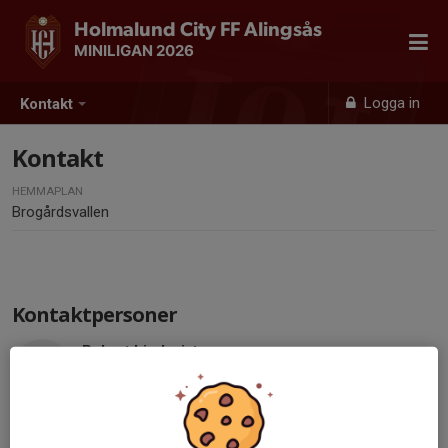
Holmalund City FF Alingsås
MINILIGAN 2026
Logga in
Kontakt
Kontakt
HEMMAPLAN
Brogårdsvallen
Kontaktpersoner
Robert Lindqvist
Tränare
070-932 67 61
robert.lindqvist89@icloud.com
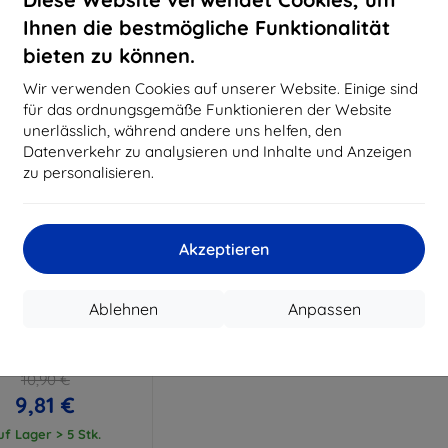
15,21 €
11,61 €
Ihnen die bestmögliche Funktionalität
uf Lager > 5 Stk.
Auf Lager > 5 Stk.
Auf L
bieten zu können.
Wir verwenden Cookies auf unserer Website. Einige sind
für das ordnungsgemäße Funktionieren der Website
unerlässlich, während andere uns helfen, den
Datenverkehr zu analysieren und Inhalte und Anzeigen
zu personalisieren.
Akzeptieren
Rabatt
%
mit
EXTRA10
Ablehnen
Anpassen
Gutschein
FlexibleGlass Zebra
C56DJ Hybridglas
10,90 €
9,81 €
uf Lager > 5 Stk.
****************************************
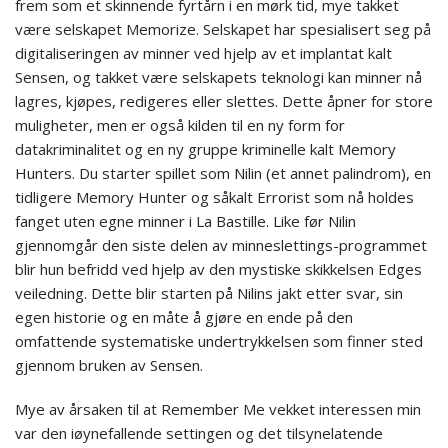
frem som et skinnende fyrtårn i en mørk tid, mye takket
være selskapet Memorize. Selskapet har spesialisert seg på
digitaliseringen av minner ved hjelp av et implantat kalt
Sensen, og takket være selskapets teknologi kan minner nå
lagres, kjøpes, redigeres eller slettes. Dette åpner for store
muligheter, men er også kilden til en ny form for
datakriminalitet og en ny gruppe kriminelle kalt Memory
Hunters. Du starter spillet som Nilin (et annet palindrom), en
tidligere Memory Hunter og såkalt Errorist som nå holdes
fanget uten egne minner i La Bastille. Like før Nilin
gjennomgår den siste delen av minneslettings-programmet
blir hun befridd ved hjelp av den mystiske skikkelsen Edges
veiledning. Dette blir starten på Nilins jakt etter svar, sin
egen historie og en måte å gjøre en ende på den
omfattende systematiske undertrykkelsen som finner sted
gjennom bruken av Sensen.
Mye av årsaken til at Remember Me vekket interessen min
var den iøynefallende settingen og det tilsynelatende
****************************************
Exercise directions: Lines containing the word "Dette" are to be pulled from the records and copied.

Solution to the exercise:
lagres, kjøpes, redigeres eller slettes. Dette åpner for store
veiledning. Dette blir starten på Nilins jakt etter svar, sin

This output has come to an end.